◆ **Work instructions**
Search the data below for "opposition" and report how many lines contain it, with no other text.

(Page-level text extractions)
==================================================

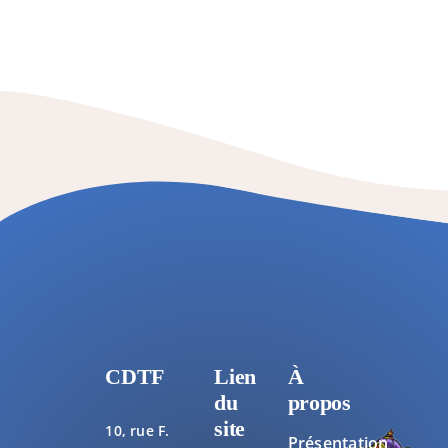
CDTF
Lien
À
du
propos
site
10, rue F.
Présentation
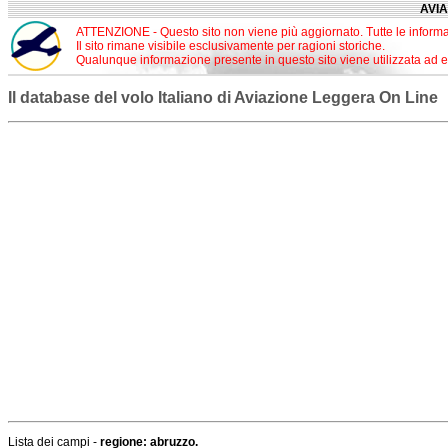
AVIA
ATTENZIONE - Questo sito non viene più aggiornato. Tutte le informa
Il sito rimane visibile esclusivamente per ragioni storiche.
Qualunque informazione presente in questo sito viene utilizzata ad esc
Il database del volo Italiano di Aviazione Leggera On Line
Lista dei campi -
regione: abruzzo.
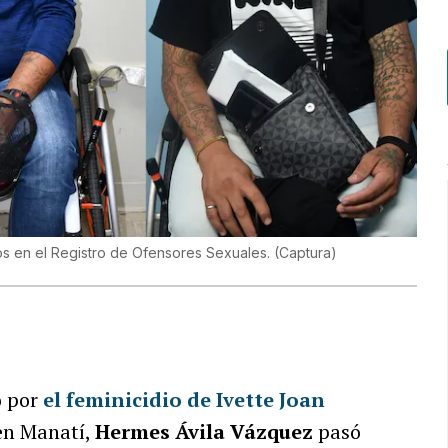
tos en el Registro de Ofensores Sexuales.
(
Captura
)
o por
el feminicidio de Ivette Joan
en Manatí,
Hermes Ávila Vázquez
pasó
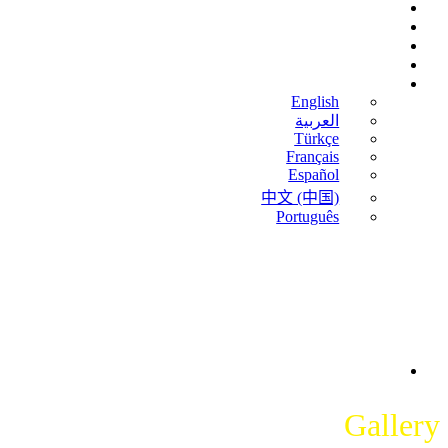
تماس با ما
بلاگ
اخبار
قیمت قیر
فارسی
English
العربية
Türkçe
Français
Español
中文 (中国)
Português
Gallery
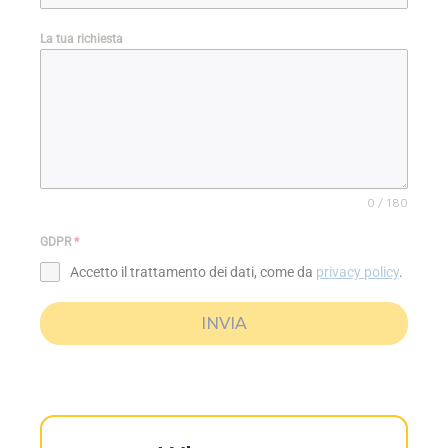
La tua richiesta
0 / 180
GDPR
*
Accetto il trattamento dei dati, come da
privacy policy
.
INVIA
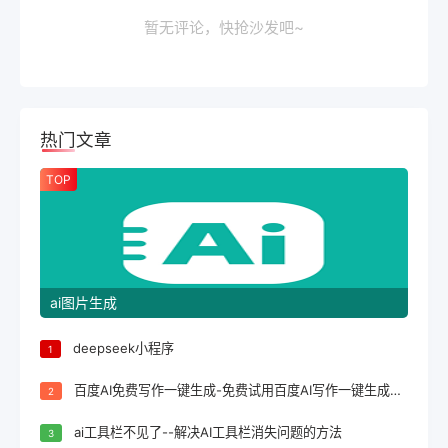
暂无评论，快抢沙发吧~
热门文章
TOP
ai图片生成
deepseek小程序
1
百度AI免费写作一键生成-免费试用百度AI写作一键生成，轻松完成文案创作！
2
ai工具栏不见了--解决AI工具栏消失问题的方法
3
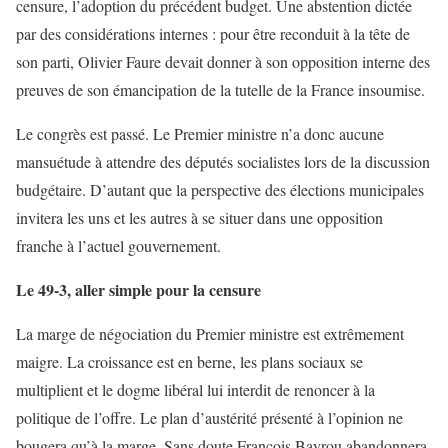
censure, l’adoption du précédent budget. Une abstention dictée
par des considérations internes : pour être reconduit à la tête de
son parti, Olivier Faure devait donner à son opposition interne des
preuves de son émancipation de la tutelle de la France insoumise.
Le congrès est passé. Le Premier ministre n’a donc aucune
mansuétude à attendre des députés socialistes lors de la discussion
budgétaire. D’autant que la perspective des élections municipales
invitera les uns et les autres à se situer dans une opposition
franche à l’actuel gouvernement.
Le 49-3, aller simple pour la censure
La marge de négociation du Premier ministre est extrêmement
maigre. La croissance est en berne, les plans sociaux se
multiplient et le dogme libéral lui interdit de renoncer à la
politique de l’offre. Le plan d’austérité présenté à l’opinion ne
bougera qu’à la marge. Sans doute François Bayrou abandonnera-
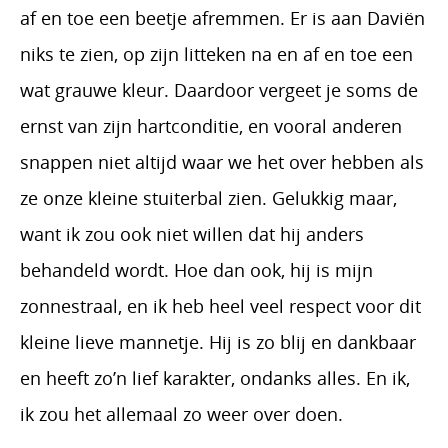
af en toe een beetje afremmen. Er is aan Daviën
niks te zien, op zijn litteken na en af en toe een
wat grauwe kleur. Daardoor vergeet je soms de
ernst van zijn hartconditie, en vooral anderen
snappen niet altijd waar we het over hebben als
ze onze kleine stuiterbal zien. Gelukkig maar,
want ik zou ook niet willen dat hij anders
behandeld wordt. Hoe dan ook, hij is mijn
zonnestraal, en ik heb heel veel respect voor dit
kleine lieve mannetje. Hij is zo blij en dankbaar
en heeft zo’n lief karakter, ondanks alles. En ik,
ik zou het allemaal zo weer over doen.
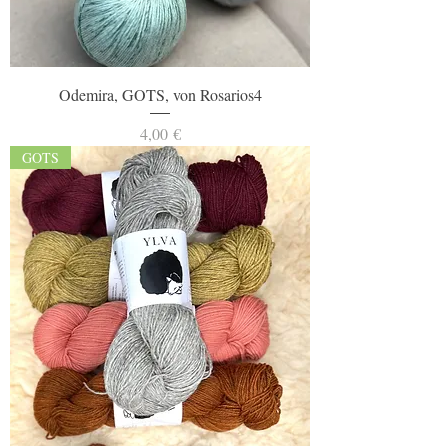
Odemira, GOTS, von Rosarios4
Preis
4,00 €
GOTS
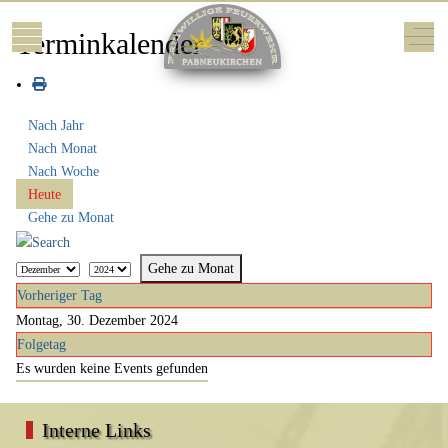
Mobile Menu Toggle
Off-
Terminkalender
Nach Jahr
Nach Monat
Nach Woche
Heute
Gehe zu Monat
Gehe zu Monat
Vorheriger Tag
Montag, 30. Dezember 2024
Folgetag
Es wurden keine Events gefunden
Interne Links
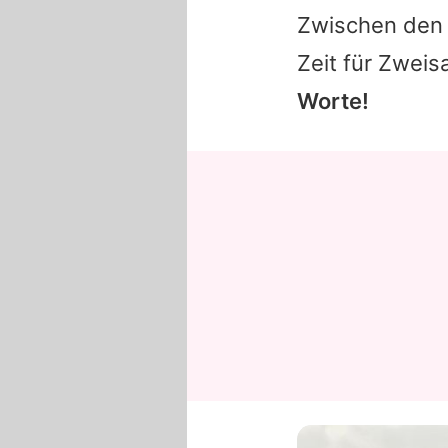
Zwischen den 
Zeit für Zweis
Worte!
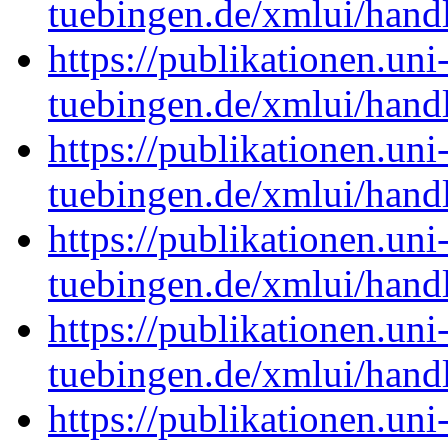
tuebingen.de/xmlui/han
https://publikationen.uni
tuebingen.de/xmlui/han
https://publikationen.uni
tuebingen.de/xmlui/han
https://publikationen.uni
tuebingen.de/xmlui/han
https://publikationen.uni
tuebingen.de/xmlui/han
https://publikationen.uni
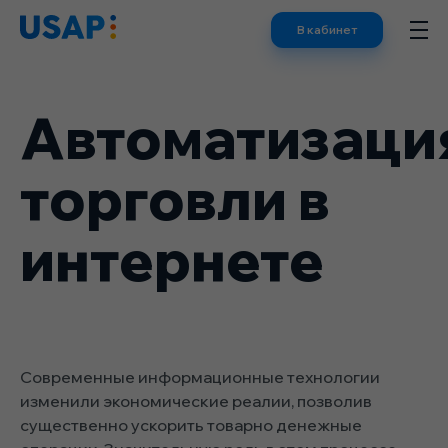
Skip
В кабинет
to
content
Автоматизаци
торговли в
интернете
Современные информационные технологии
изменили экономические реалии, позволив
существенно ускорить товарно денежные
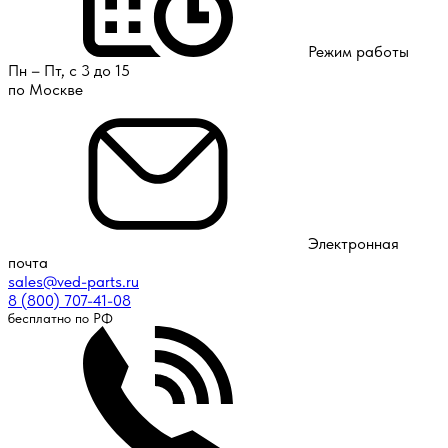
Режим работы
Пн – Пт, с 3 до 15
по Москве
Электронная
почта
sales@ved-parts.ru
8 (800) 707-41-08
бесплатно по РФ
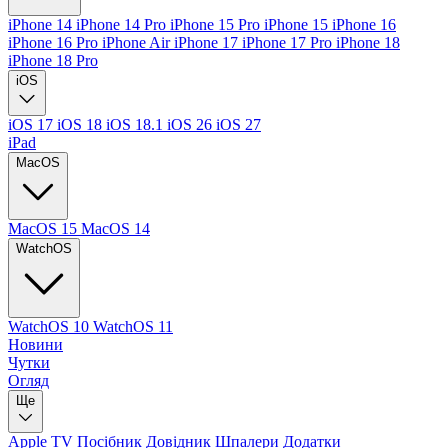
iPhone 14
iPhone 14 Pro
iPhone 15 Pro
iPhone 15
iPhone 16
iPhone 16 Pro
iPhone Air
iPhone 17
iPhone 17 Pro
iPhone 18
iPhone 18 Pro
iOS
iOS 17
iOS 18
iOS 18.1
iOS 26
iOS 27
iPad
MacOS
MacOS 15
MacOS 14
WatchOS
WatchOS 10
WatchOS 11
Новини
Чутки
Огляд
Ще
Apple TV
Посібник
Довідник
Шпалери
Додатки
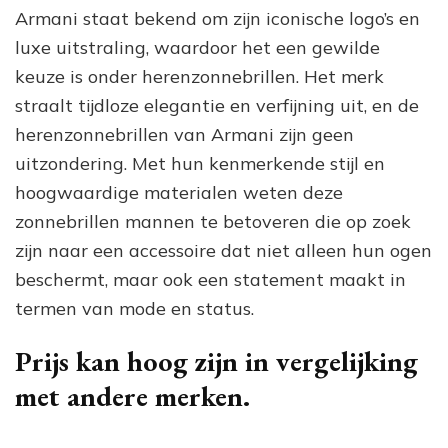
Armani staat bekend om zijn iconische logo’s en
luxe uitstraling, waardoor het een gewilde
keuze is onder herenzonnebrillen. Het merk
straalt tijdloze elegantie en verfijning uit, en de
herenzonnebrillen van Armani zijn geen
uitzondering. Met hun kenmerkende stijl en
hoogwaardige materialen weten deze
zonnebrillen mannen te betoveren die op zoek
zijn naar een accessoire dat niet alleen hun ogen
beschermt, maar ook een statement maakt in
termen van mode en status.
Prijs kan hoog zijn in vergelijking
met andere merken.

==================================================

◆ **Answer**
2